Start here if the house is unsafe
If there is a gas leak, active fire risk, exposed electrical danger, a sewage backup inside the home, major structural failure, or a vulnerable adult who cannot safely stay there, deal with safety first. Call 911, your utility, or emergency services before you start hunting for repair money.
- Make the home safe enough for tonight.
- Take clear photos and write down the exact problem in one sentence.
- Find the exact address and ZIP, and confirm who governs that address.
- Start with one good call, not ten random ones.
- If you are helping a parent or disabled owner, tell the intake worker that right away.
Phone script for 211: “Hi, I’m helping a Nevada homeowner at [address or ZIP]. The home is owner-occupied, and the [roof/HVAC/plumbing/stairs] problem is unsafe. Which program or nonprofit actually serves this address, and should I ask for repair help, weatherization, or home modification?”
Do not guess on city limits: In Nevada, especially in Clark County, the wrong jurisdiction can waste days. A Las Vegas mailing address does not automatically mean the City of Las Vegas program can take the case. Ask every office to confirm that it serves your exact address.
Nevada is local. That changes your first call.
Nevada does not have one broad, easy statewide homeowner repair grant for every problem. The real system is split.
Some help is statewide but narrow, like weatherization, energy bill help, rural USDA repair aid, or aging and disability access programs. General repair help is often delivered by a city program or a nonprofit partner.
Two common dead ends in Nevada: First, the Clark County Community Housing Fund page is mostly about housing development and rehabilitation projects, not a broad direct homeowner intake page for families with a broken house today. Second, the Nevada Rural Housing weatherization and home repair page currently says it is not accepting new applications and tells people to call the regional weatherization office directly.
Words that help in Nevada intake calls: owner-occupied, primary residence, exact repair, unsafe condition, exact address, city limits, senior, disability, veteran, and whether the utility is at risk of shutoff.
The repairs that usually have a real shot
In Nevada, the strongest public and nonprofit help usually goes to work that keeps a home habitable, safe, accessible, or cheaper to run.
- More likely to qualify: no heat or cooling that affects habitability, roof leaks causing active damage, plumbing failures, water-heater problems, electrical or code hazards, accessibility and fall-risk fixes, lead-hazard work, and energy-efficiency work selected through weatherization.
- Less likely to qualify: cosmetic remodels, additions, luxury finishes, pools, nonessential fencing, or a long wish list of maintenance items with no clear safety problem.
If you have several problems, lead with the one that makes the home unsafe or unlivable now.
Statewide Nevada paths that are actually usable
Weatherization is one of the few repair-related paths with statewide delivery
The Nevada Housing Division Weatherization Assistance Program helps income-qualified households reduce utility costs and improve home safety.

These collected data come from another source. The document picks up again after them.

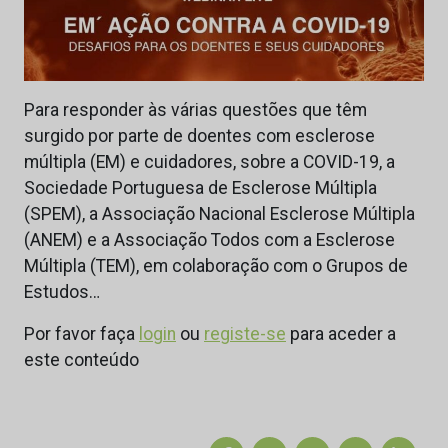
Para responder às várias questões que têm
surgido por parte de doentes com esclerose
múltipla (EM) e cuidadores, sobre a COVID-19, a
Sociedade Portuguesa de Esclerose Múltipla
(SPEM), a Associação Nacional Esclerose Múltipla
(ANEM) e a Associação Todos com a Esclerose
Múltipla (TEM), em colaboração com o Grupos de
Estudos…
Por favor faça
login
ou
registe-se
para aceder a
este conteúdo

The public page says households at or below 200% of the federal poverty level may qualify, and approved homeowners and renters get services at no direct cost.
This is not general remodeling money. Work is based on the energy audit and program criteria. The state lists air sealing, insulation, LED lighting, low-flow showerheads, solar screens, weather-stripping, and some HVAC, refrigerator, or water-heater repair or replacement as possible measures.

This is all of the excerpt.